So, we do expect to hear from the president at some point this afternoon. We do not know if we'll get final word on if that summit is on or off, but certainly a moment of high anticipation here, Brooke. Not since almost 20 years ago, 1998, Bill Clinton had another top North Korean official who worked for Kim Jong Un's father into the oval office as well. He hand delivered a letter. But Bill Clinton of course sent his secretary of state, Madeleine Albright, to North Korea at the time to Pyongyang. This was not about a president to lead her summit. That's what we're talking about here. It's still pins and needles inside the White House to see what is exactly being brokered. Of course, more than just having the meetings, the conditions and substantial of what North Korea is willing to do, Brooke, is still an open question.
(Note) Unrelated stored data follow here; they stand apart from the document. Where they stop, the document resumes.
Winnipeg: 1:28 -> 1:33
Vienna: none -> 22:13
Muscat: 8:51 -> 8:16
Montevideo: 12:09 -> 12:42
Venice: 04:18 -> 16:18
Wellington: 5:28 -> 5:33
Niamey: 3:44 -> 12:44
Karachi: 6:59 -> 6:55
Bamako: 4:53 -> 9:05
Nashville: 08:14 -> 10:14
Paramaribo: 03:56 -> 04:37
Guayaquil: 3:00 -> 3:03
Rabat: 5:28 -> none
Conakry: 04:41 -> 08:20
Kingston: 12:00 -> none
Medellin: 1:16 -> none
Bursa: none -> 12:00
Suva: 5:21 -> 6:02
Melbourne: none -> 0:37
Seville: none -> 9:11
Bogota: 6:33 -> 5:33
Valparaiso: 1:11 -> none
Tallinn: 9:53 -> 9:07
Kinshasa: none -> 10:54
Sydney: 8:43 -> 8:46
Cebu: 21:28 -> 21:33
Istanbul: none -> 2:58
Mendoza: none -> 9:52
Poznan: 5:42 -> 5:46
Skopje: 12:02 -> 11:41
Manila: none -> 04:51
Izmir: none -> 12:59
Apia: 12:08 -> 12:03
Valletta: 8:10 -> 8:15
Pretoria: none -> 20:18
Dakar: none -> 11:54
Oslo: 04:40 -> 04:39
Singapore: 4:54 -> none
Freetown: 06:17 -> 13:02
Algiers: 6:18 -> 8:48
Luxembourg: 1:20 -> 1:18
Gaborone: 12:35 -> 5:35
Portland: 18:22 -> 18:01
BALDWIN: But 45 minutes, Samantha, 45 minute and, yes, some of that is the translation time between Korean and English. Do you think that is a positive indication that signs could be pointing to yes, that this thing could be a go?

SAMANTHA VINOGRAD, CNN NATIONAL SECURITY ANALYST: On a basic level I think this is a staffing breakdown on behalf of the White House. Purely because Kim Yong Chol is a pro. He knows his stuff. We also know that president Trump doesn't do a great job of sticking to his script and sticking to his talking points. So, every minute that passes when president Trump is in the room with Kim Yong Chol, to me there's added risk that the president goes off of his talking point, tries to nuclear ad lib, if you will, and that's a risk. Have to remember that presidential time is often used as a carrot.

[14:05:00] So inviting Kim Yong Chol into the oval office, the president is inviting him into a room that's typically reserved for allies, our closest friends, and giving him such an inordinate chunk of time that sends a message to Kim Jong Un, I think, that North Korea, you're just as credible as all of our allies and we're going to be treating you exactly the same, which as we know is something that Kim Jong Un wants.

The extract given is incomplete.